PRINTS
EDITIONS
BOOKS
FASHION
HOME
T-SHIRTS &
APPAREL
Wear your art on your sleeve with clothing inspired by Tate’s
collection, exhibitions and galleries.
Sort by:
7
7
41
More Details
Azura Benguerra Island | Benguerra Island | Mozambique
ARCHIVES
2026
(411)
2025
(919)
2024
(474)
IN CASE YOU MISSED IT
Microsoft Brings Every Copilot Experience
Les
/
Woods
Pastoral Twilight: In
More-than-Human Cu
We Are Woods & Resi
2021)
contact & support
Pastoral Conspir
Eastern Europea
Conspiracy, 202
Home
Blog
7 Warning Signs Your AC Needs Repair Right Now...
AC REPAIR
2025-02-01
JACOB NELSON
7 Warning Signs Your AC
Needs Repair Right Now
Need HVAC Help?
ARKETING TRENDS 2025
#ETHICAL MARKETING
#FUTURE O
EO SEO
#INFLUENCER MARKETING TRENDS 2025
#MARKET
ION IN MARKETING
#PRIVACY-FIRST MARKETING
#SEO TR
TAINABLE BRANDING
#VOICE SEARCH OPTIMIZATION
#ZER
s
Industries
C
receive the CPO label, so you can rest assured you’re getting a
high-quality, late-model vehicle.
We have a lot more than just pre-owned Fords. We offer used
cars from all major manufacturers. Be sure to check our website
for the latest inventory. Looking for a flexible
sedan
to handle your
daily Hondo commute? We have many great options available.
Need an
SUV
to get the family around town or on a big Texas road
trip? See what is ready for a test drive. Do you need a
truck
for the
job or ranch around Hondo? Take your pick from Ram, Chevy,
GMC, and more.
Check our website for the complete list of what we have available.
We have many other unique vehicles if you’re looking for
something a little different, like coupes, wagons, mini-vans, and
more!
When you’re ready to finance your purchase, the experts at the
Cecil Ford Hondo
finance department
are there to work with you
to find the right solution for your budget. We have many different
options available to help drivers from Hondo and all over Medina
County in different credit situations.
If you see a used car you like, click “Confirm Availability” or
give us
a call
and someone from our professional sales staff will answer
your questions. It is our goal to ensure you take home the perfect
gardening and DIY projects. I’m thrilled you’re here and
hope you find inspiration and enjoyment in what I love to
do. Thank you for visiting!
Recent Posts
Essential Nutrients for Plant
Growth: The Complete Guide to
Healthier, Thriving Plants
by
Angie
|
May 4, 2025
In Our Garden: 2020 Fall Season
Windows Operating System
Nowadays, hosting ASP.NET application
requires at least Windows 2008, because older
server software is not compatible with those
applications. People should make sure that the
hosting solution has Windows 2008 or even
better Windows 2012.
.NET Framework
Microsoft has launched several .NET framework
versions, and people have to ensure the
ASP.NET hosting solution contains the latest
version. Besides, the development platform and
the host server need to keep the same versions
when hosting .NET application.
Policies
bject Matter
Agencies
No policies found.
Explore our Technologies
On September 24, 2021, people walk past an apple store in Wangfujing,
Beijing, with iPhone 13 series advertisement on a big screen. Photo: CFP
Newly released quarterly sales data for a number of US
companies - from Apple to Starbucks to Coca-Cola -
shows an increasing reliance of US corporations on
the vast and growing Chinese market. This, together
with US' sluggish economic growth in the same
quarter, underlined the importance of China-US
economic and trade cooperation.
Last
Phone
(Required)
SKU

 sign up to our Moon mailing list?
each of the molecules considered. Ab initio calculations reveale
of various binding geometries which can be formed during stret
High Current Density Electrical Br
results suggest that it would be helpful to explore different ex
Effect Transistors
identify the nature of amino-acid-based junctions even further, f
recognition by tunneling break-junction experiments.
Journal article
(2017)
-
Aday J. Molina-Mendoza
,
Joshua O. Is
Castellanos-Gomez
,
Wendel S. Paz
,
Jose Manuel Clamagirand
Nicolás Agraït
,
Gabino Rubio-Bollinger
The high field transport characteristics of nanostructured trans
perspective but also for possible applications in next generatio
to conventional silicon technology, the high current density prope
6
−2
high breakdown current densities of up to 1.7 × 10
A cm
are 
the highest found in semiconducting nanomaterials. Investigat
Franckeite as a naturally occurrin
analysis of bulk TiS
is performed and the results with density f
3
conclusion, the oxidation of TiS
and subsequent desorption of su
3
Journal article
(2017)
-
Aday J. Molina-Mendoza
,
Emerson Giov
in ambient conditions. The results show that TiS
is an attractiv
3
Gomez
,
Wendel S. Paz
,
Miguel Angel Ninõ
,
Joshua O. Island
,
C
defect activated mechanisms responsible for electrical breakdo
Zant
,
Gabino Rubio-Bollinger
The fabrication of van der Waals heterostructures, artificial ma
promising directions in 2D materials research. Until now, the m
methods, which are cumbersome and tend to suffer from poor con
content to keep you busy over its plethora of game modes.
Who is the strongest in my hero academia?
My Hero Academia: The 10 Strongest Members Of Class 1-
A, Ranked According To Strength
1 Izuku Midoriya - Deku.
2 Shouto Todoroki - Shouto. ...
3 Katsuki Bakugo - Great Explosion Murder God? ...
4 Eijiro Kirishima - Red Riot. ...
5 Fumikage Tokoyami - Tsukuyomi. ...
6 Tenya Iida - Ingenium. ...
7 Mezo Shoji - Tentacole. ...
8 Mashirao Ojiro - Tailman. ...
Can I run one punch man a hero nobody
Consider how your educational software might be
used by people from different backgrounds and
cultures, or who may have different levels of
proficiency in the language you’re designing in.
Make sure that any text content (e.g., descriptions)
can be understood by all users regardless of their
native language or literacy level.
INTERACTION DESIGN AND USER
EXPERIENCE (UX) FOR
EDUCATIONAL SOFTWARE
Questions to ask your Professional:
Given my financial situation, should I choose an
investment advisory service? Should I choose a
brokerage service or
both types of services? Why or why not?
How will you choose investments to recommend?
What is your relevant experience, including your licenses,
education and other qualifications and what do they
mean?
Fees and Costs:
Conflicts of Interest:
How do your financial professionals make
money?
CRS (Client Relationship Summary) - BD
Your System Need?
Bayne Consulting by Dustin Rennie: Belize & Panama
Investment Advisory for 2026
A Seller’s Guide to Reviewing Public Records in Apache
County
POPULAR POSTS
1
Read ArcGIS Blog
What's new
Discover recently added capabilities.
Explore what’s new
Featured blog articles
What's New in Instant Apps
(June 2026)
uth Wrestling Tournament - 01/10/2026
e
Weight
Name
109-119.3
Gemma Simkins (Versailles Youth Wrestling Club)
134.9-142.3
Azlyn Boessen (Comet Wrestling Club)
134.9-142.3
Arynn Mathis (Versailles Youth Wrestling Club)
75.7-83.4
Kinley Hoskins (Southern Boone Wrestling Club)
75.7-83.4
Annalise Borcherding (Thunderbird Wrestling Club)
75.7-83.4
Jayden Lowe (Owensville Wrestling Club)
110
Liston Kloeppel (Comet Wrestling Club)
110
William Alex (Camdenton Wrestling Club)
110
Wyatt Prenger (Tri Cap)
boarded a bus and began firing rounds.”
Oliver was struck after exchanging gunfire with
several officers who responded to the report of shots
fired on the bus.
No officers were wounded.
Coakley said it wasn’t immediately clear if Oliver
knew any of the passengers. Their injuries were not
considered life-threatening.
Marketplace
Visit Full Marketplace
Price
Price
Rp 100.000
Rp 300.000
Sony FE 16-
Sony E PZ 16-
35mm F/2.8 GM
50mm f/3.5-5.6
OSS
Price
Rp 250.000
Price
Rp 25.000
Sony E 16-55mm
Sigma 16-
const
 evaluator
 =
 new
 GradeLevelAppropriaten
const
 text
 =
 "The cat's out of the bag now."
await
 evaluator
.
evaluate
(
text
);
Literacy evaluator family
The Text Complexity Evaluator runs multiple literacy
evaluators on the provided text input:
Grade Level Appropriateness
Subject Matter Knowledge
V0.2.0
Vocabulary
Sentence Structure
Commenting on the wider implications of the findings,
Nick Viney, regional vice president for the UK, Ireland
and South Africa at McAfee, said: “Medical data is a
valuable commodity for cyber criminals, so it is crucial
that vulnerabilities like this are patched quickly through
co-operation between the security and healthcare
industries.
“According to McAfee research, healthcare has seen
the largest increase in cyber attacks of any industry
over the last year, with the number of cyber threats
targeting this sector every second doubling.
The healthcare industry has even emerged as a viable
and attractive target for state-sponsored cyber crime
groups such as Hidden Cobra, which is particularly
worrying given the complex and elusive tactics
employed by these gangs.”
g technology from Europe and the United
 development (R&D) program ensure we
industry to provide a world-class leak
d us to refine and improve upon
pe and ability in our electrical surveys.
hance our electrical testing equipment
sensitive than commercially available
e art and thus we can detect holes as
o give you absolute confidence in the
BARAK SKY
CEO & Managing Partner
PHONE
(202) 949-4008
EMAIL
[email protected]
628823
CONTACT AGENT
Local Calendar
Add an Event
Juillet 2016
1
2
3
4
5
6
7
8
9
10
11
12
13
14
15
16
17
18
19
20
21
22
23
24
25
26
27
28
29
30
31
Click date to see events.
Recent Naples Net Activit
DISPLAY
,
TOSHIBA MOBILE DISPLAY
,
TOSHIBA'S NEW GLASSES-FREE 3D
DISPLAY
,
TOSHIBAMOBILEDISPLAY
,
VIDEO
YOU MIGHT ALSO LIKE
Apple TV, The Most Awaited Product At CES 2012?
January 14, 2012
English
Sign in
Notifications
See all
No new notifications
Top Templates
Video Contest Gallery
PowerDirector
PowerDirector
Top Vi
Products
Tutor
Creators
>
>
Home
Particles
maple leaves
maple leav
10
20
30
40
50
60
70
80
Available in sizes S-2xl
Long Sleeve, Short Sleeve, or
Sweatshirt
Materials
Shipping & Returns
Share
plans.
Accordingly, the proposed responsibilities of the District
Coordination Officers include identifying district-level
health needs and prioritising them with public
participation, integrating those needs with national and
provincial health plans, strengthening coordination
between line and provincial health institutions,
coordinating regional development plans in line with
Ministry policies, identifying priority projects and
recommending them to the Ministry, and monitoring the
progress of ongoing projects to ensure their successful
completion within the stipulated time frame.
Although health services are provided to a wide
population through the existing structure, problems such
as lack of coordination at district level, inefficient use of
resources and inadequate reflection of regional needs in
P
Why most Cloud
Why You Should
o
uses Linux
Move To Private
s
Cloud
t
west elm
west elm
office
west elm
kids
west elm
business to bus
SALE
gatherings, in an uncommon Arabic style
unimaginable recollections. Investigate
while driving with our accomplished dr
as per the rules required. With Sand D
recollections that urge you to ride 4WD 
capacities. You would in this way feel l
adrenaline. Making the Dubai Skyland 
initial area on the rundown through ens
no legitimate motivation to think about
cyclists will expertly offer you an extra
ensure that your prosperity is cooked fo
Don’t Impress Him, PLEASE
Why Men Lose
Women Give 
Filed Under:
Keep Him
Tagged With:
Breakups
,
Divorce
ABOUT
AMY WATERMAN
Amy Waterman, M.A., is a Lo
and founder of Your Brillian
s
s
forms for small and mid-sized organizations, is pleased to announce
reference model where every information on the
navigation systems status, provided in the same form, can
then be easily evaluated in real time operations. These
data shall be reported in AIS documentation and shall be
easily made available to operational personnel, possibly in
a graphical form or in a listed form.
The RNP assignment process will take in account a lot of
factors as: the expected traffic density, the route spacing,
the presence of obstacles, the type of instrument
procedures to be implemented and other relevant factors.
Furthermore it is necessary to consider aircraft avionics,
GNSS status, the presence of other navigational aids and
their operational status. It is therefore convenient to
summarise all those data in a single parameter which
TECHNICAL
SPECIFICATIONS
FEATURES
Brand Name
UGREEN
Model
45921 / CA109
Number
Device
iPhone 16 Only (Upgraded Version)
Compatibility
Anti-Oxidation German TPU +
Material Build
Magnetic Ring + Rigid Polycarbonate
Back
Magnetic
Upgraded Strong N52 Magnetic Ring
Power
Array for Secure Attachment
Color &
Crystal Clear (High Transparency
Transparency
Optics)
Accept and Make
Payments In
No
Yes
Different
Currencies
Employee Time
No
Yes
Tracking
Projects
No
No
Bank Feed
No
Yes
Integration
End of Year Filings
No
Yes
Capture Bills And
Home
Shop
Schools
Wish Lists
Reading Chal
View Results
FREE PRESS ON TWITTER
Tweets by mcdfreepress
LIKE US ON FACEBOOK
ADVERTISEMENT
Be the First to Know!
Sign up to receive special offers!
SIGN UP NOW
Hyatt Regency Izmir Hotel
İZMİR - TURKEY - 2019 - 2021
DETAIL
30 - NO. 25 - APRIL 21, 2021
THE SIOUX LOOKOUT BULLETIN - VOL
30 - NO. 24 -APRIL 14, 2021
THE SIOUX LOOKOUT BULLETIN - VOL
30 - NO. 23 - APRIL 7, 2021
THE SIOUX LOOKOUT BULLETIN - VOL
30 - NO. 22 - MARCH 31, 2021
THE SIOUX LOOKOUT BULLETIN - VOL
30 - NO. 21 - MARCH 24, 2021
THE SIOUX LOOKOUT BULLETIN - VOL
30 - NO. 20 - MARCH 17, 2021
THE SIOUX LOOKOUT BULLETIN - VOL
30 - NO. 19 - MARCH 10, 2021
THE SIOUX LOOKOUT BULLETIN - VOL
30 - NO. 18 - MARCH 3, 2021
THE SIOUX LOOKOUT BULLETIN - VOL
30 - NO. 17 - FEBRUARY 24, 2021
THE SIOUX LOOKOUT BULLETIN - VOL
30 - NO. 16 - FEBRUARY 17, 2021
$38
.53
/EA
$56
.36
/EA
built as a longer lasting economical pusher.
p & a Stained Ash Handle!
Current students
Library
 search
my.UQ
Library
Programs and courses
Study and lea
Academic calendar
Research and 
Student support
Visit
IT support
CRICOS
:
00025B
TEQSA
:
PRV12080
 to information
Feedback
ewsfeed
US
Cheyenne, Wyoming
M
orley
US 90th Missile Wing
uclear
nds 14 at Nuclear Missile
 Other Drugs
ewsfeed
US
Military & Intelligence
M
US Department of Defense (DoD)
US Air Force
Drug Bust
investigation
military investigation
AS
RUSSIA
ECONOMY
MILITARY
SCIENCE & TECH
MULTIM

-=-=-

[EXERCISE DETAILS] Using the listing above, work out how many lines include the word "regional", and report that number alone.

[TASK RESPONSE] 3